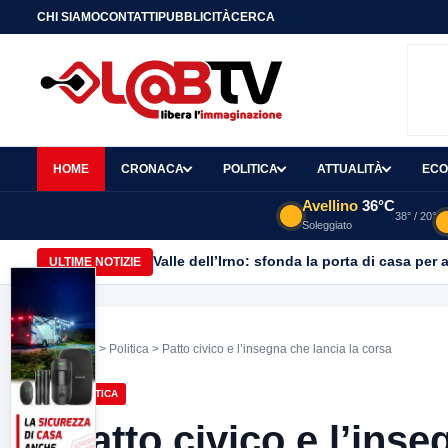
CHI SIAMO
CONTATTI
PUBBLICITÀ
CERCA
HOME
CRONACA
POLITICA
ATTUALITÀ
ECO
Avellino
36°C
38° / 20°
Soleggiato
Valle dell’Irno: sfonda la porta di casa per 
ULTIME NOTIZIE
Home
>
Politica
> Patto civico e l’insegna che lancia la corsa
POLITICA
Patto civico e l’inse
_ _ _ _
WORK REQUIRED
Among the records above, find each line containing the string "Patto" and copy it.

TASK ANSWER
> Patto civico e l’insegna che lancia la corsa
Patto civico e l’inse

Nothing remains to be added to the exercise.